As do your veggies and the paper you wipe with is treated too!


----------



## jpollman (Jan 14, 2001)

I wouldn't eat ANYTHING from the Detroit River, St. Clair River, or Erie.

But, the way I fish I don't have much to worry about anyway.


----------



## bignoccursg (Dec 31, 2002)

I dont have any scientific evidence, but I'm sure ive read articles about the long distance travels of walleyes that were tagged and recaptured. Dont be so sure that walleye from saginaw bay thats on your dinner table wasnt swimming around in the Detroit river a few months earlier.


----------



## Melon (Feb 22, 2002)

Yeah bignoccursg, I thought I read before that most walleye come up from Lake Erie then the Detroit River.


----------



## dieseldude (Oct 25, 2002)

I preety much never eat any fish from the Great Lakes.


----------



## pollywog (Jan 23, 2003)

BEEN EATING WALLEYE FROM DETROIT ST CLAIR RIVER FOR YEARS ,PERCH FROM LAKE ST CLAIR,I'M STILL ALIVE(HOLD ON I'M HAVING A TOXIC MINUNTE) ANYWAY SERIOUSLY DON'T CONSUME 
THE FISH DAILY CLEAN THEM GOOD,THROW THE HOGS BACK(THEY HAVE THE HIGEST LEVEL OF TOXCINS,)
BELIEVE IT OR NOT THE WATER IS CLEANER THEN ITS BEEN IN YEARS.


----------



## bignoccursg (Dec 31, 2002)

Im with you pollywog, I eat fish from those areas as well. Its my opinion that a properly cleaned fish from the Detroit river system is probably as safe as any chemical injected or fed piece of beef or chicken I might purchase from the grocery store. Ate perch from lake ST Clair 5 days of the last 10. mmmmm good. Im not glowing in the dark yet.


----------



## Can't Touch This (Dec 31, 2002)

Me, my dad, and my brother have been eating fish out of the lower detroit river/lake erie all of our lives. We found the perch taste great, the walleyes over 20 inches get a weird, fishy taste to it, so we release all of those, and keep the 13-18 inchers. I think they taste wierd because of the warm, muddy water, not the pollution.
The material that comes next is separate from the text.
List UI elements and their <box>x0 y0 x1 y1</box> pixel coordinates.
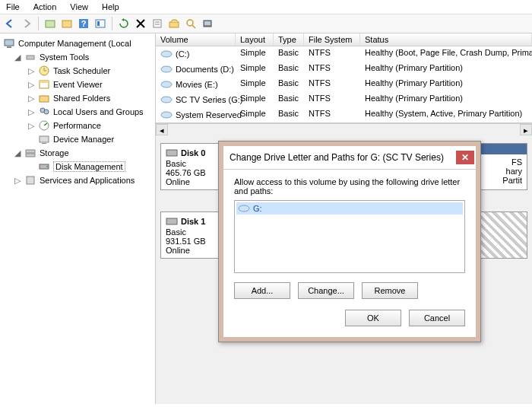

It seems where ever there is warm, muddy water, the worst the fish will taste, and the clearer, colder water, the better it will taste. I hope it's not polluted, i swim in it all the time in summer!!!!! I think the water in lake erie and the detroit river aren't too pulluted, because it's such a great fishery, and the water is reallly clear in lake erie, and the river can get clear, but the swift currents usually make it muddy. I think the river's problem isn't the actually water pollution, but the river bottom. It's full of park benches, chairs, ect., but the walleyes obviously don't mind, but the fishermen who loses 10lb of jig heads on them do!!!! But, it's a great fishery, and i will keep eating fish from it as long as there's still fish.


----------



## AutoModGod (Jan 14, 2003)

As mentioned in another post, you might try removing the lateral line in those larger walleye. It improves the flavor dramatically (less fishy), IMHO.


----------



## patcheroo (Jan 3, 2003)

One little lesson I learned from a buddy in Escanaba helps larger walleyes taste like the 15" to 20"ers. Bleed them out! Between the gills on the underside of the fish is a triangle of skin, cut through this with a sharp knife almost to the gills. This cuts through the main artery. Either put the fish in the livewell, with water in it, or hang the fish over the side of the boat on a stringer. The heart keeps pumping until all the blood is out of the fish. When you fillet the fish out the meat is as white as can be, no blood!! Take out the latteral line and all the dark flesh,FAT, by the skin. These fish taste wonderful! I bleed out all my eyes now. Try it I think you'll like it...Patch


----------



## The Whale (Jan 12, 2001)

You nailed it Patcheroo,....you bleed them fish out. A tip for in the summer on the boat, instead of messing the livewell, five gallon bucket with four or five inches of water in the bottom does a great job on controlling the bleed out mess. Also, obviously, proper cleaning is key for whatever fish. I've been eating the Walleyes and Perch from the mentioned waters for 40 years, no problems at all, have you seen me ?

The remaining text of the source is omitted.